Living donor outcomes improved by motivational interviewing

Image: PD 

1. Two motivational interviews, each under one hour in duration, are associated with significantly improved psychosocial outcomes for living donors. 

2. The efficacy of this brief and relatively inexpensive preoperative intervention in preventing residual ambivalence merits assessment in a larger randomized controlled trial. 

Evidence Rating Level: 1 (Excellent)       

Study Rundown: Living donors are treated with great attentiveness and care. Their postoperative health is carefully monitored to ensure positive physical and emotional outcomes. This study is a phase II trial that tested a motivational interviewing intervention aimed to resolve pre-operative donor ambivalence toward the transplant – a risk factor for poor post-procedural psychosocial outcomes. The small size of this study, it’s restriction to a single institution, short follow-up time and lack of preoperative baseline in each psychosocial domain limit this study’s generalizability. However, significant results in each of the somatic, psychological and family relationship domain merit a larger Phase III trial to evaluate the effectiveness of this intervention on a large sample of patients.

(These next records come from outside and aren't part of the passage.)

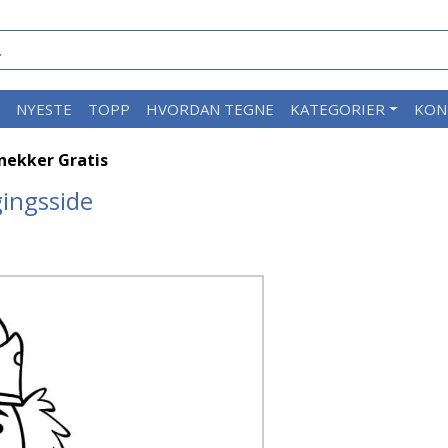
M
NYESTE
TOPP
HVORDAN TEGNE
KATEGORIER
KON
nekker Gratis
gingsside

Click to read the study in American Journal of Transplantation

Relevant Reading: Psychosocial Health of Living Kidney Donors: A Systematic Review

In-Depth [phase II randomized controlled trial]: This study enrolled 113 live donors who demonstrated ambivalence about the procedure prior to transplantation. Residual donor ambivalence has been previously associated with worse psychosocial outcomes. To prevent this, authors created a motivational interviewing protocol targeted at identifying and resolving pre-translant ambivalence. Participants were randomized to receive a postoperative intervention consisting of two motivational interviews(MI), a time-matched educational talk as a control or standard post-transplant treatment. Those who underwent pre-transplantation MI had significantly fewer depression symptoms at 6 weeks although this difference was not maintained by three months.  Conversely, patient anxiety showed no differences at 6 weeks but was significantly reduced at 3 months. Donors also acknowledged a smaller number of donation-associated family issues at 3 months. In addition to shorter recovery time, the MI cohort reported experiencing much less fatigue, pain and unexpected medical problems. Importantly, the only patients to change their mind about donating (total of three) were in the MI group, likely indicating that this intervention was able to assist possible donors in making this important decision.